Mexican Gothic by Silvia Moreno-Garcia
Mexican Gothic by Silvia Moreno-Garcia is, as the title suggests, a contemporary Gothic novel, complete with a huge yet claustrophobic house haunted by a bloody history, young women in peril, and an evil patriarch whose noxious presence seems to seep from the walls. The main characters, Catalina, an only child and orphan, and Noemí, are cousins. Catalina’s aloneness in the world has made her uniquely vulnerable to landing in bad situations. Luckily, she has Noemí on her side.
Noemí travels to the damp, dismal house of Catalina’s new husband’s family and suspects that Catalina’s ill health, originally diagnosed as tuberculosis, has a psychosomatic component. The truth is even darker and wilder. As Noemí’s own dreams grow more and more powerful, she is convinced that she must get Catalina out of the house, but the young women find it extremely difficult to depart. The house, the site of the deaths of hundreds of silver miners, holds supernatural power over its residents. Some families are impossible to escape.

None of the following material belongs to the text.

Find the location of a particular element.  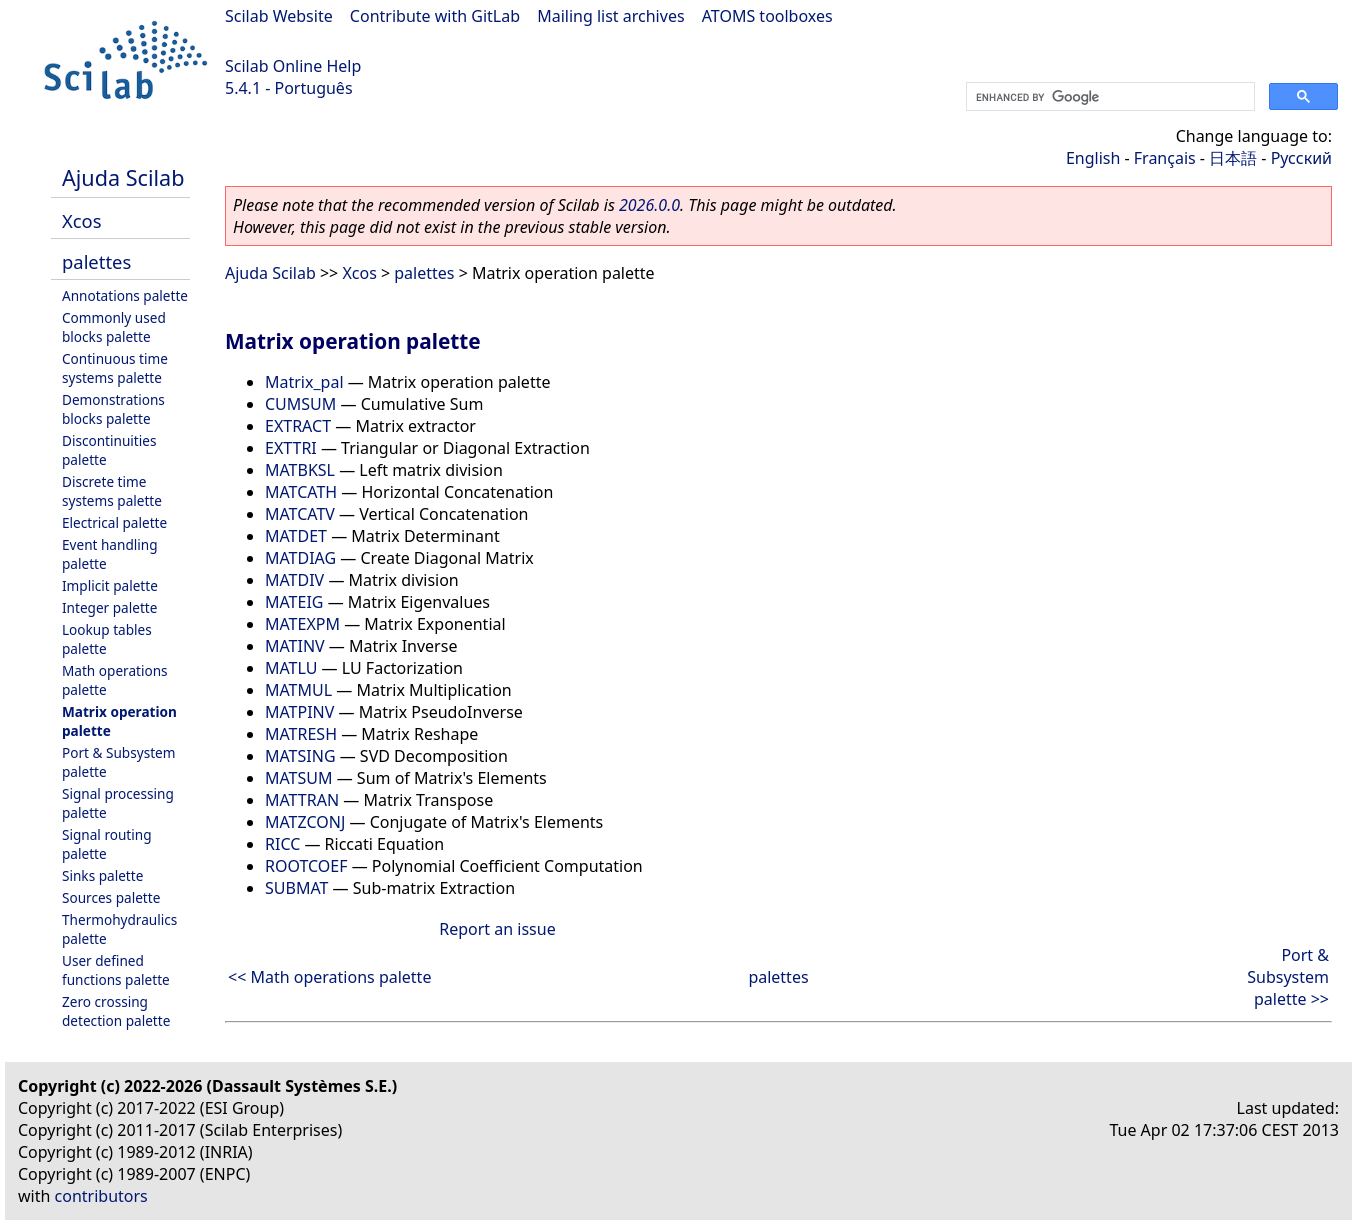 RICC is located at coordinates (282, 844).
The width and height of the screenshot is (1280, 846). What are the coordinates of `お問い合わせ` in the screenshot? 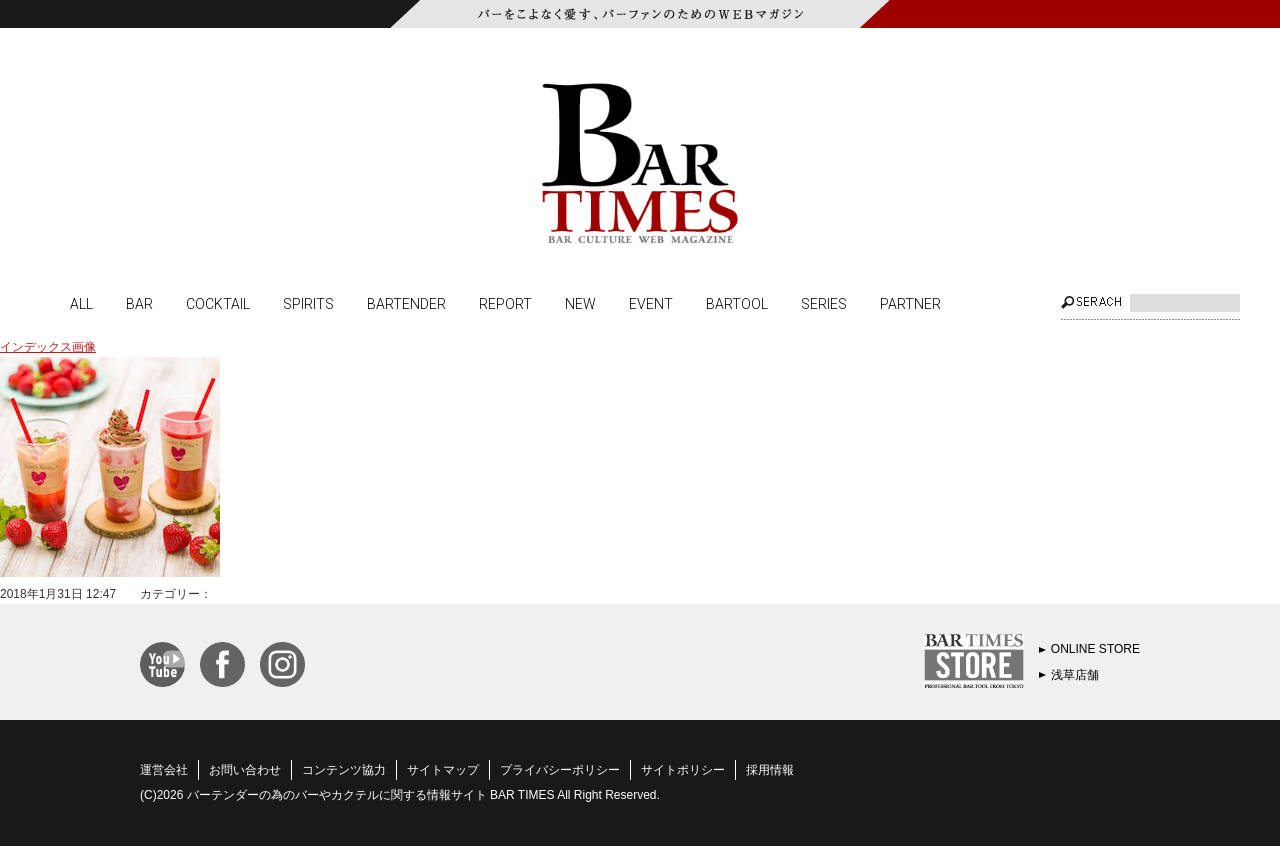 It's located at (245, 770).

Depraved Indifference by Gary Indiana
Gary Indiana’s Depraved Indifference is third in a loose trilogy of true crime novels. The first two, Resentment and Three Month Fever, follow the parricidal Menendez brothers and Andrew Cunanan, killer of Gianni Versace, respectively. Depraved Indifference tracks two lesser-known miscreants, Sante and Kevin Kimes, who, fictionalized by Indiana, become Evangeline and Devin Slote.
If in Nothing to See Here, the only child Lillian is victim of her mother’s low expectations for her, in Depraved Indifference, Devin is his mother’s willing accomplice as she grifts her way across the country in a “circus of locomotion and calamity.” Though Devin lives without siblings, he is not technically an only child. He has a much younger brother, Darren, whom Evangeline stashes with various relatives so she can maintain her peripatetic agenda of passing bad checks, faking cancer, setting fires to collect insurance money, and abducting foreign workers to serve as unpaid servants at her homes. The bumper crop of crimes is hard to trace and prosecute, because Evangeline and Devin move so adeptly across jurisdictions. We hear little about Darren because he isn’t useful to Evangeline, and what we learn about Devin shows how lonely it is to grow up alone in the radioactive glow of a brilliant, toxic mother, and how easy it is for the son to follow in the mother’s crooked footsteps.